Fred Schmidt is the managing principle of The MetaResource Group and chief operating officer of Geo Economic Institute (GEI) and Rv3 Solutions. Fred has over 39 years of commercial real estate experience and 26 years of corporate real estate services experience. He drives the firm’s business engagement strategy for Rv3’s Key Alliance Partners and Network Affiliate Program Members. He works with the Rv3 team across the business to ensure they deliver exceptional outcomes to their clients. Prior to Rv3 he served as president and COO of Coldwell Banker Commercial and Commercial Leader for the Realogy family of companies. In that role he oversaw the operations of over 270 locations in 44 countries, consisting of 3,000 professionals. He supervised the delivery of all services to clients including the Global Client Solutions team, that included advisory and transaction services, project management, facilities management, financial solutions, and site selection services.

Prior to his role at CBC/Realogy he was the managing director for the Northeast corridor at United Systems Integrators, a corporate services firm that is now part of Johnson Controls. He spent 20 years at CBRE in the New York region and was one of the founding members of the CBRE Corporate Services team, he assumed the challenge of building the corporate services outsourcing with corporate clients.

Roby Bull

Roby Bull is a senior managing director in Rv3’s Denver office. He is an experienced commercial real estate professional with more than 38 years of dedicated client service. Roby specializes in tenant representation with focus on multi-market corporate occupiers. He provides comprehensive account management, strategic planning, portfolio management a lease negotiation services for his clients. An experienced strategic consultant, Roby excels at serving clients across broad geographies and services, driving value by aligning client real estate portfolios and real estate goals.

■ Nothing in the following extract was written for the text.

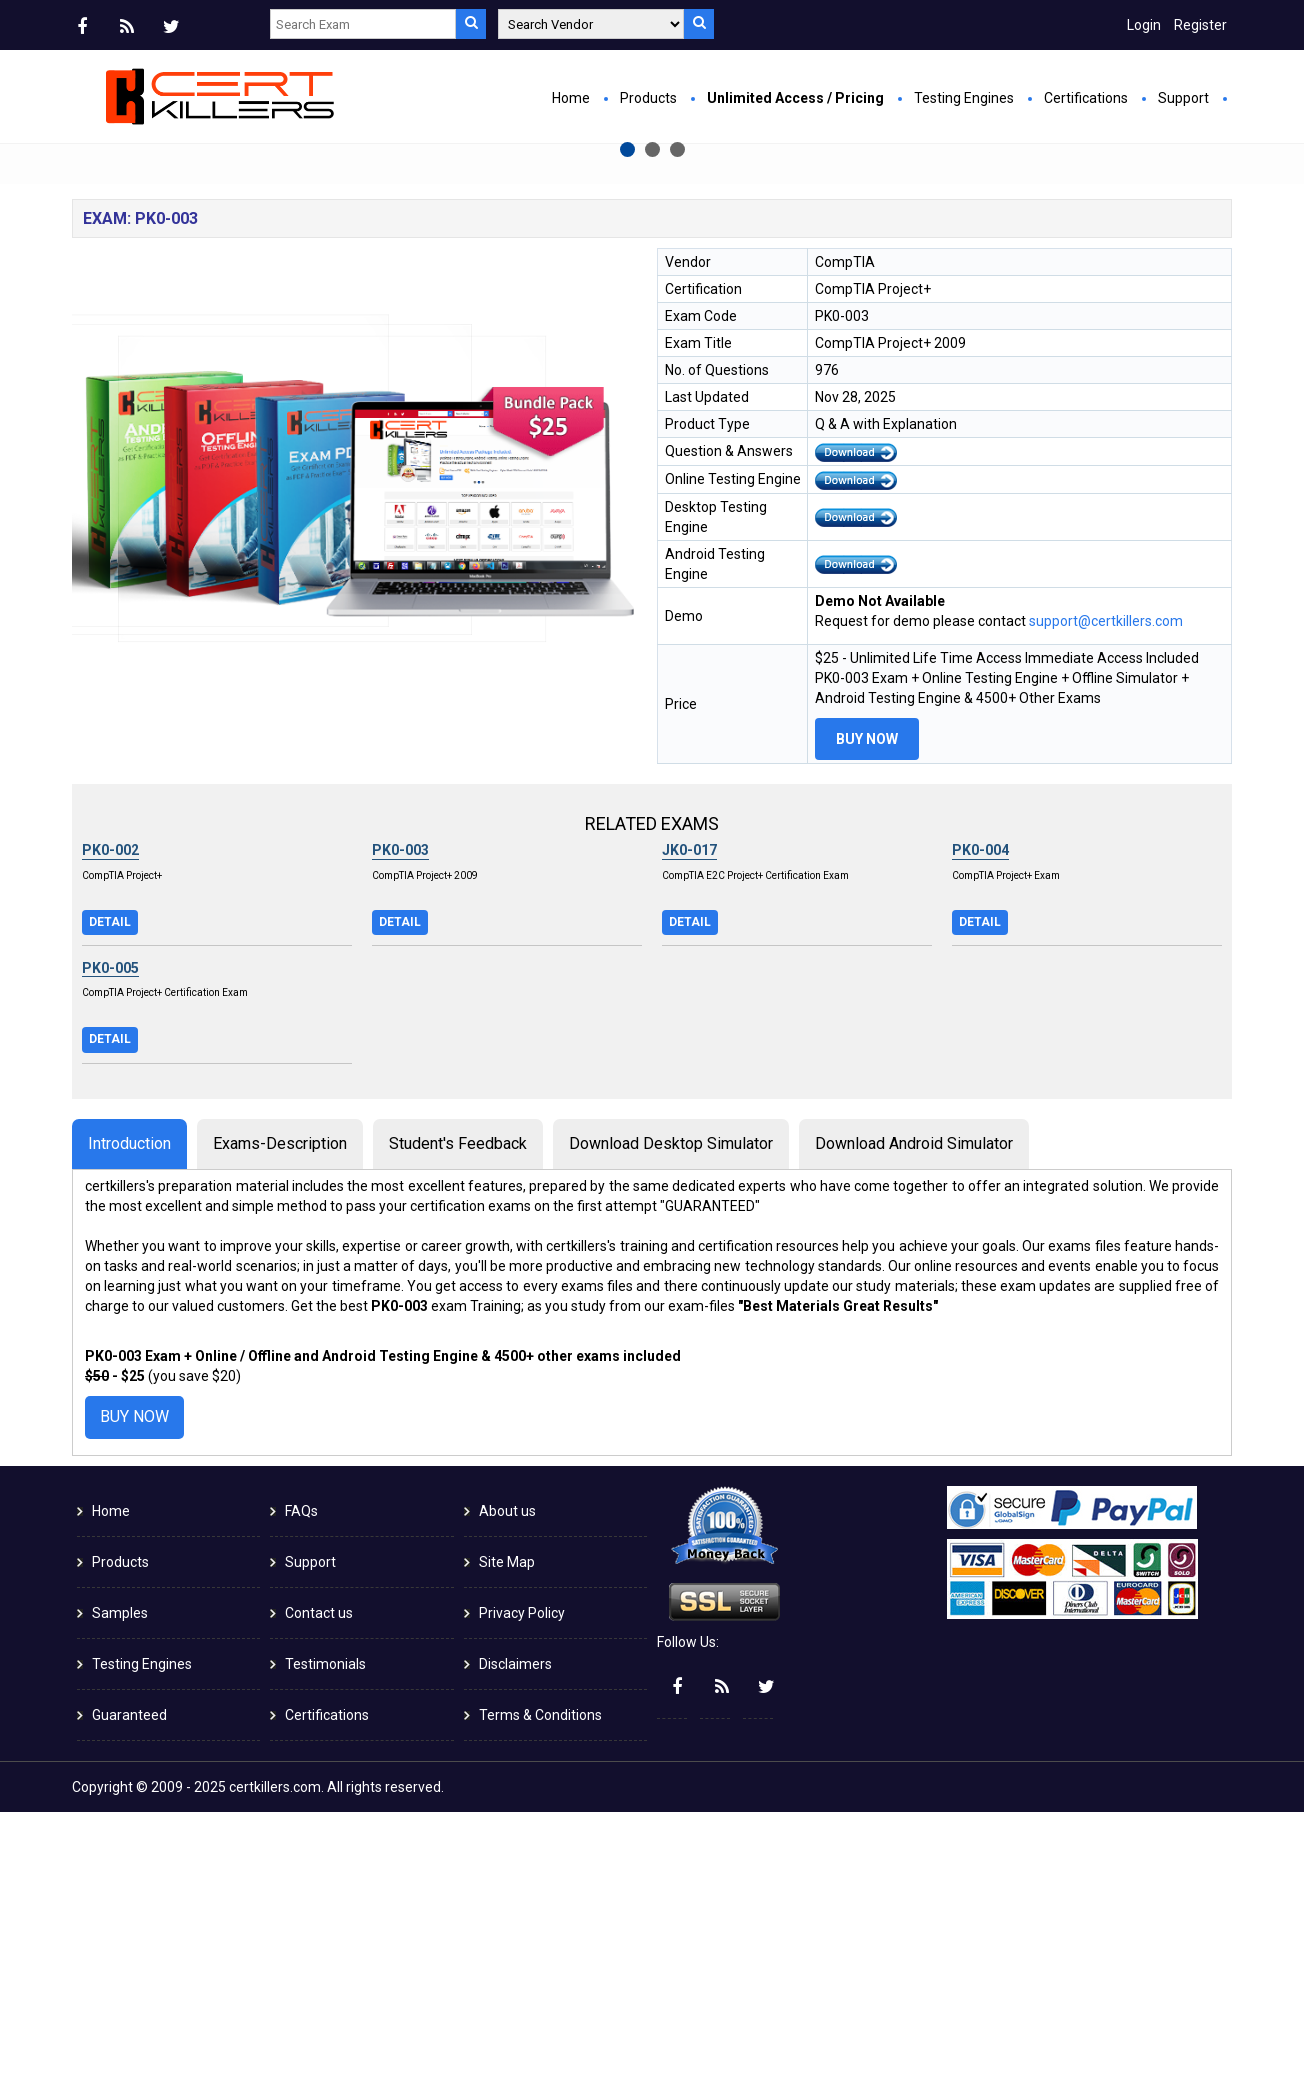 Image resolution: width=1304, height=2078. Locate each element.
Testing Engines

Prior to Rv3 he spent 10 years at JLL and 18 years at Savills / Studley in the New Jersey/New York area where he specialized in tenant representation, strategic consulting, and portfolio management. Roby has completed in excess of 8.0M square feet of transactions both locally and nationally and has been recognized as a N.J. Power Broker numerous times. He recently relocated to Denver to continue his career growing Rv3’s presence in both tenant rep arena and national corporate services. He is founding Member of the Rv3 Affiliate program and is part of Pinnacle Real Estate Advisors.